Un corrido de nuestra Revolución de Independencia cantaba: “La Virtud y la Gloria separadas / andaban en el mundo desvalidas, / viendo sus altas alas profanadas / y sus adoraciones mal fingidas. / Juntáronse y sus almas inflamadas / esta sentencia dicen decididas: / ‘Ó volamos las dos hasta los cielos / ó vamos a animar al Gran Morelos.” Te pido lectora, que reflexiones en lo de las adoraciones mal fingidas y recuerdes lo que el mal cura de Colotlán, el doctor Andrés López de Nava, decía de los militares del Ejército profesional en 1859: “el soldado veterano … bien disciplinado, y ambicioso de honor y de gloria, pelea siempre á pecho descubierto por defender su religión, su patria y su familia”.

Durante la Guerra Civil de 1858-1861 los conservadores calificaron a los liberales de demagogos furiosos, cínicos e infernales; demócratas mentecatos; ridículos e infernales reformadores; tigres sedientos de sangre; hambrientos lobos… La Carta de López de Nava de 1859 (Liga 1) usa unos cuarenta de estos calificativos en menos de 70 páginas.

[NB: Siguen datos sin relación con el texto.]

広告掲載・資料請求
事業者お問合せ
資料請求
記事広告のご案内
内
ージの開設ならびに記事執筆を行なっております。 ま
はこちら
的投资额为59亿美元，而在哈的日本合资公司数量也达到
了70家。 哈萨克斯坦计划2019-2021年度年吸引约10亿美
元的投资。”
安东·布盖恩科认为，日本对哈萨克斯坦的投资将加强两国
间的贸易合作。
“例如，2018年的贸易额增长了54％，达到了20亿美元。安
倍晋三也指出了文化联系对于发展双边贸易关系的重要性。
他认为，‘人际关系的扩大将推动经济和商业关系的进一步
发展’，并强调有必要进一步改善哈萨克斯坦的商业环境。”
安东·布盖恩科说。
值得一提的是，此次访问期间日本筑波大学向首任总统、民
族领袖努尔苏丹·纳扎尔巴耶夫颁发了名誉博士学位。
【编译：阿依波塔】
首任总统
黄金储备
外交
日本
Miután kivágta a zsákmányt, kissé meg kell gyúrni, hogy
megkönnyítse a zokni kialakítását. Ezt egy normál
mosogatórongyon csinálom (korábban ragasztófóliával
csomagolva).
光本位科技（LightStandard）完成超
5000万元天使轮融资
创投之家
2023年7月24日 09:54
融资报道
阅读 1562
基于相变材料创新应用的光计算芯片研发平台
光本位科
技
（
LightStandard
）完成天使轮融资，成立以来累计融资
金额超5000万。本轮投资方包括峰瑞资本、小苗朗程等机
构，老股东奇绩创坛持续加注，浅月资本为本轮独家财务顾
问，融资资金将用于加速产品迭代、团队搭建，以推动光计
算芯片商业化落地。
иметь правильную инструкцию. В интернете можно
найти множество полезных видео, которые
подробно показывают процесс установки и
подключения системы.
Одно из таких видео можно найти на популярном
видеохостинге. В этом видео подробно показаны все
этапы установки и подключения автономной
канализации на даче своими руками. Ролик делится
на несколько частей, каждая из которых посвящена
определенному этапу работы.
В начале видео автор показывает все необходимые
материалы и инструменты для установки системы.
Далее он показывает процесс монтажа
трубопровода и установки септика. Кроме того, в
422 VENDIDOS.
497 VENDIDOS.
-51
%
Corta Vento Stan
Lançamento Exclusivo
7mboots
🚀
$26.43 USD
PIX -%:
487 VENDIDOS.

Paradojas de la lectura… esta furia del cura reaccionario me recordó la perorata de aquella señora que, en la marcha del 13 de noviembre de 2022, declaró a voz en cuello: “Indio de Macuspana, tienes unas patas rajadas ¡que ni el mejor zapato que te pongas te quita lo naco, pendejo!” Dos semanas más tarde marcharon orgullosas y orgullosos quienes se reconocen como patarrajadas.

Pero tengamos cuidado, lectora. No es la Historia la que se repite, sino que, en distintas épocas y en diversos contextos, actúa la misma naturaleza humana. Al leer 1857-1861: La Guerra de Tres Años. El conflicto del que nació el Estado laico mexicano de Will Fowler (México: Crítica, 2020) y al revisar algunos de los documentos en los que se basó el historiador, me sorprendió que TODOS los actores se reconocían como creyentes católicos. La sociedad de la que surgió nuestro Estado laico era profundamente religiosa. ¿Cómo pudo suceder lo anterior?

Al revisar el Expediente 6705 del Archivo Histórico del Estado de Jalisco (AHEJ, Gobernación, Iglesia, G.4, 1857, Caja 2) encontré una pista. Una de las decisiones más controversiales del clero mexicano fue desobedecer las órdenes de las autoridades liberales en sentido de dar los sacramentos “de limosna” a los más pobres. Hace dos semanas comenté aquí el expediente 6723 adonde el cura de Sayula, Ignacio Carrión, negó la confesión en artículo de muerte a un enfermo grave y luego se negó a darle cristiana sepultura. En junio de 1857, el cura de Tenamaxtlán (133 km al Suroeste de Guadalajara) se negó a casar sin costo a una pareja indígena –pese a que la “Ley del 13 de Mayo” le obligaba a hacerlo. Se trata de la Ley Iglesias sobre obvenciones parroquiales, expedida por José María Iglesias, el secretario de Justicia, Negocios Eclesiásticos e Instrucción del presidente Comonfort.

Nota, lectora, que el primer gobierno bajo la Muy Liberal Constitución de 1857 tenía una Secretaría dedicada a los “negocios eclesiásticos”. Después de todo, la Carta Magna había nacido del compromiso político de liberales moderados y puros. Al promulgarla, el presidente lo hizo “en el nombre de Dios y con la autoridad del pueblo mexicano” (texto de 1901, Liga 2).

Regresemos a la Ley Iglesias. (Liga 3.) Se trata de un texto muy breve, de sólo 12 artículos. El más corto (artículo 3) tiene apenas 16 palabras. El más largo (artículo 1) tiene 293, para un gran total de 820. Más interesante aún, ese primer artículo era largo porque enunciaba ocho normas jurídicas eclesiásticas –expedidas todas por el episcopado católico mexicano– que iban de 1585 a 1857. ¿Por qué el secretario Iglesias enumeraba normas canónicas? Porque se trataba de las reglas que la Iglesia Católica mexicana había expedido para asegurar la gratuidad “en los bautismos, amonestaciones, casamientos y entierros de los pobres” (artículo 1 in fine).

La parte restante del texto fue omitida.